Saved entries:
★ ★ ★ ★ ★ ★ ★

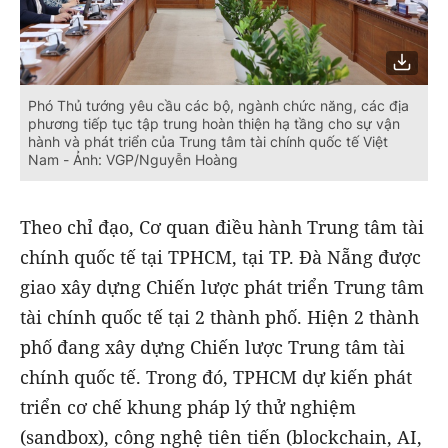
Phó Thủ tướng yêu cầu các bộ, ngành chức năng, các địa
phương tiếp tục tập trung hoàn thiện hạ tầng cho sự vận
hành và phát triển của Trung tâm tài chính quốc tế Việt
Nam - Ảnh: VGP/Nguyễn Hoàng
Theo chỉ đạo, Cơ quan điều hành Trung tâm tài
chính quốc tế tại TPHCM, tại TP. Đà Nẵng được
giao xây dựng Chiến lược phát triển Trung tâm
tài chính quốc tế tại 2 thành phố. Hiện 2 thành
phố đang xây dựng Chiến lược Trung tâm tài
chính quốc tế. Trong đó, TPHCM dự kiến phát
triển cơ chế khung pháp lý thử nghiệm
(sandbox), công nghệ tiên tiến (blockchain, AI,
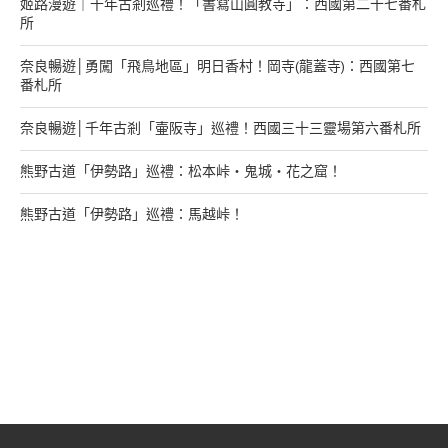
姬路漫遊｜千年古剎巡禮！「書寫山圓教寺」：西國第二十七番札
所
奈良暢遊│勇闖「飛鳥地區」明日香村！岡寺(龍蓋寺)：西國第七
番札所
奈良暢遊│千年古剎「壷阪寺」巡禮！西國三十三靈場第六番札所
熊野古道「伊勢路」巡禮：松本峠・鬼城・花之窟！
熊野古道「伊勢路」巡禮：馬越峠！
來找我玩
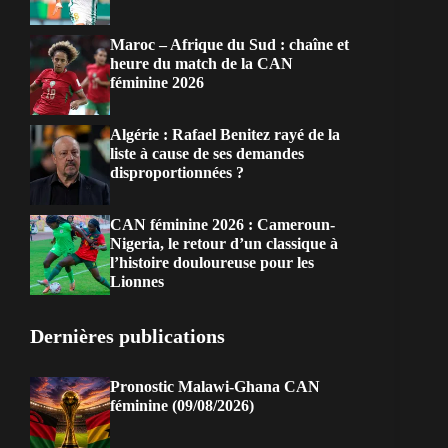
Maroc – Afrique du Sud : chaîne et
heure du match de la CAN
féminine 2026
Algérie : Rafael Benitez rayé de la
liste à cause de ses demandes
disproportionnées ?
CAN féminine 2026 : Cameroun-
Nigeria, le retour d’un classique à
l’histoire douloureuse pour les
Lionnes
Dernières publications
Pronostic Malawi-Ghana CAN
féminine (09/08/2026)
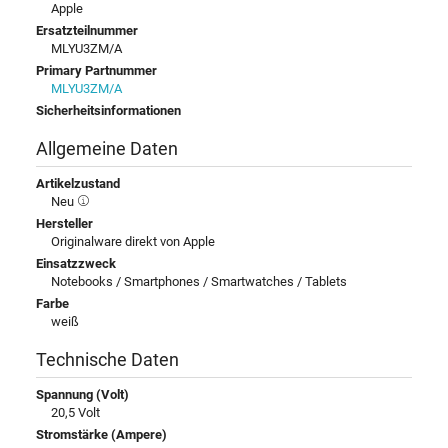
Apple
Ersatzteilnummer
MLYU3ZM/A
Primary Partnummer
MLYU3ZM/A
Sicherheitsinformationen
Allgemeine Daten
Artikelzustand
Neu
Hersteller
Originalware direkt von Apple
Einsatzzweck
Notebooks / Smartphones / Smartwatches / Tablets
Farbe
weiß
Technische Daten
Spannung (Volt)
20,5 Volt
Stromstärke (Ampere)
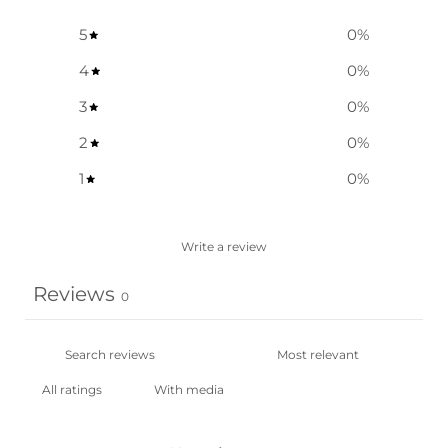
5
0
%
4
0
%
3
0
%
2
0
%
1
0
%
Write a review
Reviews
0
With media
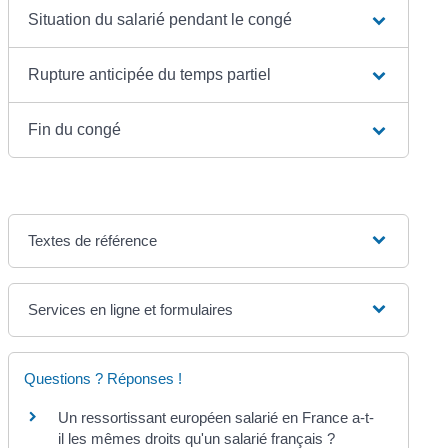
Situation du salarié pendant le congé
Rupture anticipée du temps partiel
Fin du congé
Textes de référence
Services en ligne et formulaires
Questions ? Réponses !
Un ressortissant européen salarié en France a-t-
il les mêmes droits qu'un salarié français ?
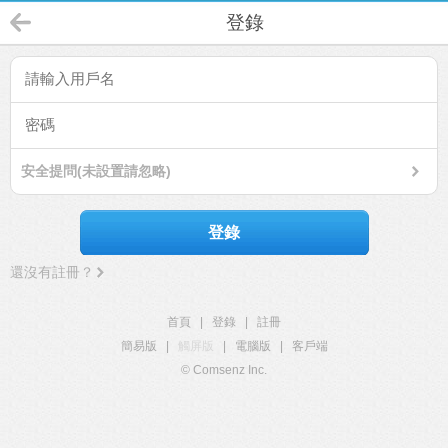
登錄
安全提問(未設置請忽略)
登錄
還沒有註冊？
首頁
|
登錄
|
註冊
簡易版
|
觸屏版
|
電腦版
|
客戶端
© Comsenz Inc.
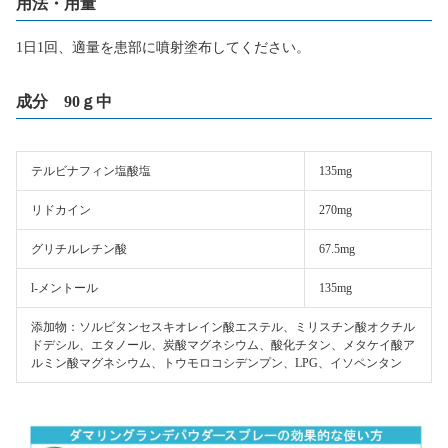
用法・用量
1日1回、適量を患部に噴射塗布してください。
成分 90ｇ中
テルビナフィン塩酸塩
135mg
リドカイン
270mg
グリチルレチン酸
67.5mg
l-メントール
135mg
添加物：ソルビタンセスキオレイン酸エステル、ミリスチン酸オクチル
ドデシル、エタノール、炭酸マグネシウム、酸化チタン、メタケイ酸ア
ルミン酸マグネシウム、トウモロコシデンプン、LPG、イソペンタン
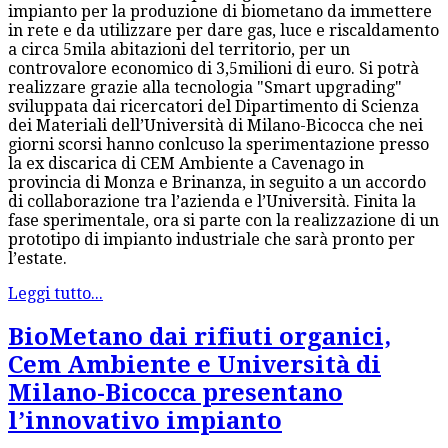
impianto per la produzione di biometano da immettere
in rete e da utilizzare per dare gas, luce e riscaldamento
a circa 5mila abitazioni del territorio, per un
controvalore economico di 3,5milioni di euro. Si potrà
realizzare grazie alla tecnologia "Smart upgrading"
sviluppata dai ricercatori del Dipartimento di Scienza
dei Materiali dell’Università di Milano-Bicocca che nei
giorni scorsi hanno conlcuso la sperimentazione presso
la ex discarica di CEM Ambiente a Cavenago in
provincia di Monza e Brinanza, in seguito a un accordo
di collaborazione tra l’azienda e l’Università. Finita la
fase sperimentale, ora si parte con la realizzazione di un
prototipo di impianto industriale che sarà pronto per
l’estate.
Leggi tutto...
BioMetano dai rifiuti organici,
Cem Ambiente e Università di
Milano-Bicocca presentano
l’innovativo impianto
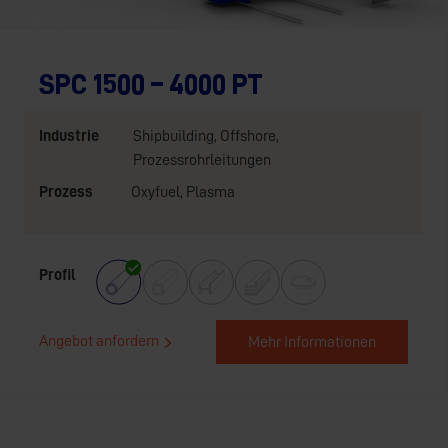
SPC 1500 – 4000 PT
Industrie
Shipbuilding
,
Offshore
,
Prozessrohrleitungen
Prozess
Oxyfuel
,
Plasma
Profil
Angebot anfordern
Mehr Informationen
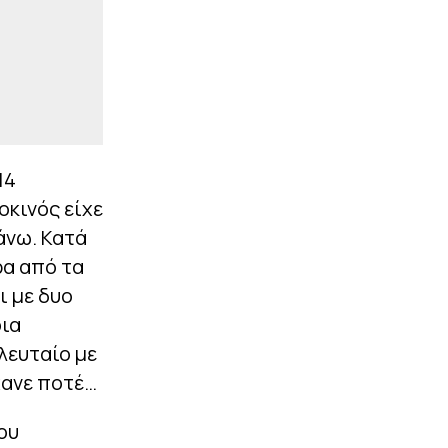
14
οκινός είχε
άνω. Κατά
ρα από τα
ι με δυο
οια
λευταίο με
χανε ποτέ…
ου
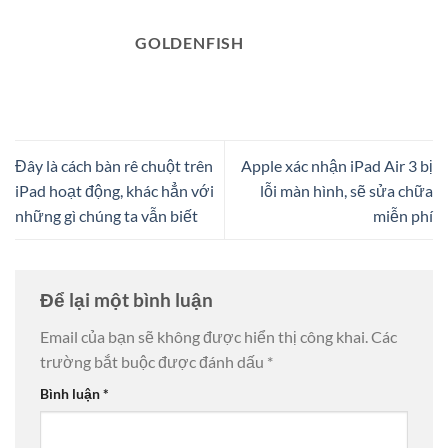
GOLDENFISH
Đây là cách bàn rê chuột trên
Apple xác nhận iPad Air 3 bị
iPad hoạt động, khác hẳn với
lỗi màn hình, sẽ sửa chữa
những gì chúng ta vẫn biết
miễn phí
Để lại một bình luận
Email của bạn sẽ không được hiển thị công khai.
Các
trường bắt buộc được đánh dấu
*
Bình luận
*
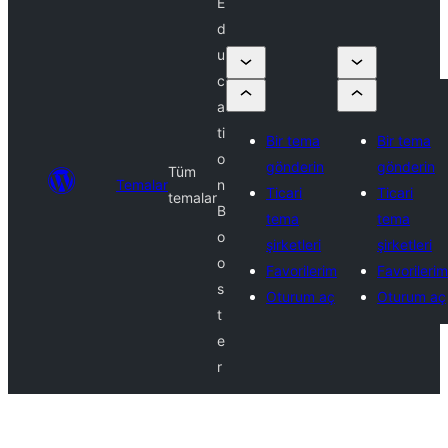
E
d
u
c
a
ti
Bir tema
Bir tema
o
gönderin
gönderin
Tüm
Temalar
n
Ticari
Ticari
temalar
B
tema
tema
o
şirketleri
şirketleri
o
Favorilerim
Favorilerim
s
Oturum aç
Oturum aç
t
e
r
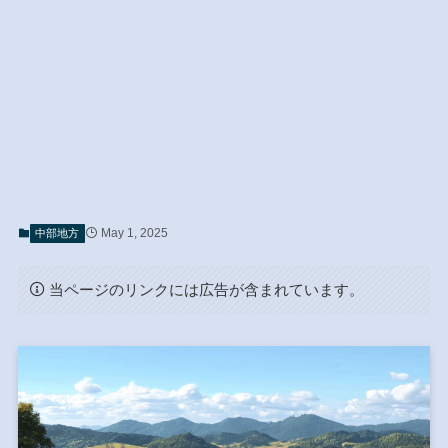
May 1, 2025
中部地方
当ページのリンクには広告が含まれています。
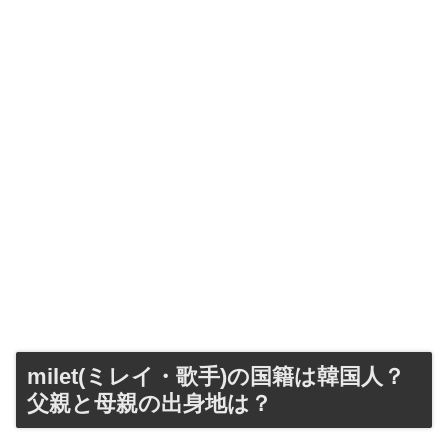
milet(ミレイ・歌手)の国籍は韓国人？
父親と母親の出身地は？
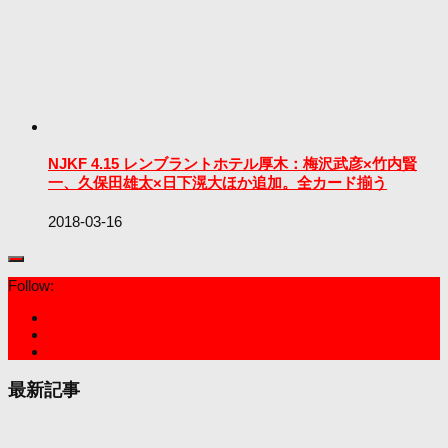
NJKF 4.15 レンブラントホテル厚木：梅沢武彦×竹内賢
一、久保田雄太×日下滉大ほか追加。全カード揃う
2018-03-16
Follow:
最新記事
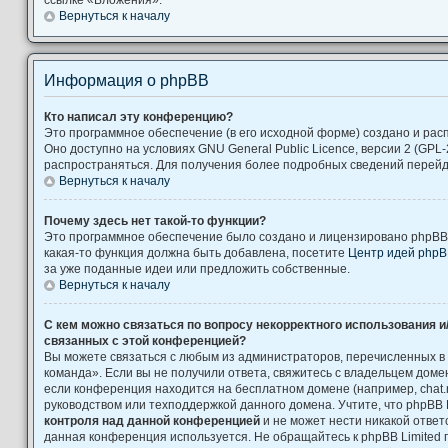
Вернуться к началу
Информация о phpBB
Кто написал эту конференцию?
Это программное обеспечение (в его исходной форме) создано и ра
Оно доступно на условиях GNU General Public Licence, версии 2 (GPL-
распространяться. Для получения более подробных сведений перей
Вернуться к началу
Почему здесь нет такой-то функции?
Это программное обеспечение было создано и лицензировано phpBB L
какая-то функция должна быть добавлена, посетите
Центр идей php
за уже поданные идеи или предложить собственные.
Вернуться к началу
С кем можно связаться по вопросу некорректного использования и
связанных с этой конференцией?
Вы можете связаться с любым из администраторов, перечисленных в
команда». Если вы не получили ответа, свяжитесь с владельцем дом
если конференция находится на бесплатном домене (например, chat.ru, Yah
руководством или техподдержкой данного домена. Учтите, что phpBB 
контроля над данной конференцией
и не может нести никакой ответс
данная конференция используется. Не обращайтесь к phpBB Limited 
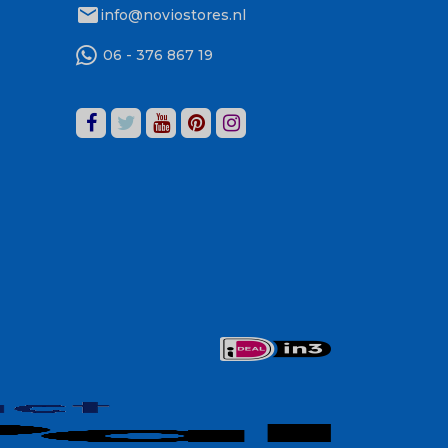
mail
info@noviostores.nl
06 - 376 867 19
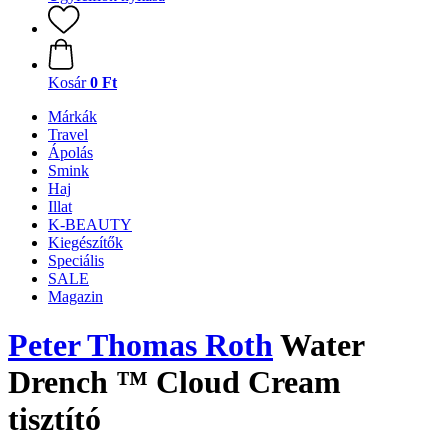
Kosár
0 Ft
Márkák
Travel
Ápolás
Smink
Haj
Illat
K-BEAUTY
Kiegészítők
Speciális
SALE
Magazin
Peter Thomas Roth
Water
Drench ™ Cloud Cream
tisztító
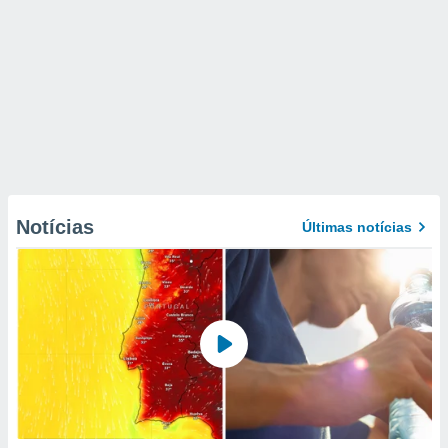
Notícias
Últimas notícias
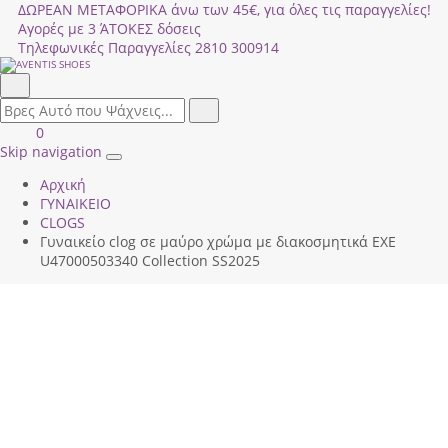
ΔΩΡΕΑΝ ΜΕΤΑΦΟΡΙΚΑ άνω των 45€, για όλες τις παραγγελίες!
Αγορές με 3 ΆΤΟΚΕΣ δόσεις
Τηλεφωνικές Παραγγελίες
2810 300914
Αναζήτηση
field.search
Αναζήτηση
Είσοδος
ΚΑΛΑΘΙ
0
|
ΑΓΟΡΩΝ
Skip navigation
Toggle
Εγγραφή
Αρχική
navigation
ΓΥΝΑΙΚΕΙΟ
CLOGS
Γυναικείο clog σε μαύρο χρώμα με διακοσμητικά EXE
U47000503340 Collection SS2025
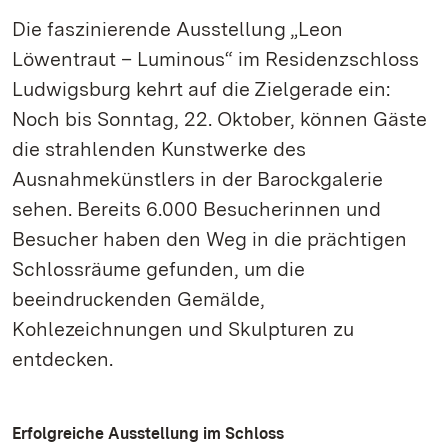
Die faszinierende Ausstellung „Leon
Löwentraut – Luminous“ im Residenzschloss
Ludwigsburg kehrt auf die Zielgerade ein:
Noch bis Sonntag, 22. Oktober, können Gäste
die strahlenden Kunstwerke des
Ausnahmekünstlers in der Barockgalerie
sehen. Bereits 6.000 Besucherinnen und
Besucher haben den Weg in die prächtigen
Schlossräume gefunden, um die
beeindruckenden Gemälde,
Kohlezeichnungen und Skulpturen zu
entdecken.
Erfolgreiche Ausstellung im Schloss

★ ★ ★ ★ ★ ★ ★

Task details: Extract, word for word, each line from the top of the data down to and including the line with "phố đang xây dựng Chiến lược Trung tâm tài"; skip the pictures.

Result of this task:
Phó Thủ tướng yêu cầu các bộ, ngành chức năng, các địa
phương tiếp tục tập trung hoàn thiện hạ tầng cho sự vận
hành và phát triển của Trung tâm tài chính quốc tế Việt
Nam - Ảnh: VGP/Nguyễn Hoàng
Theo chỉ đạo, Cơ quan điều hành Trung tâm tài
chính quốc tế tại TPHCM, tại TP. Đà Nẵng được
giao xây dựng Chiến lược phát triển Trung tâm
tài chính quốc tế tại 2 thành phố. Hiện 2 thành
phố đang xây dựng Chiến lược Trung tâm tài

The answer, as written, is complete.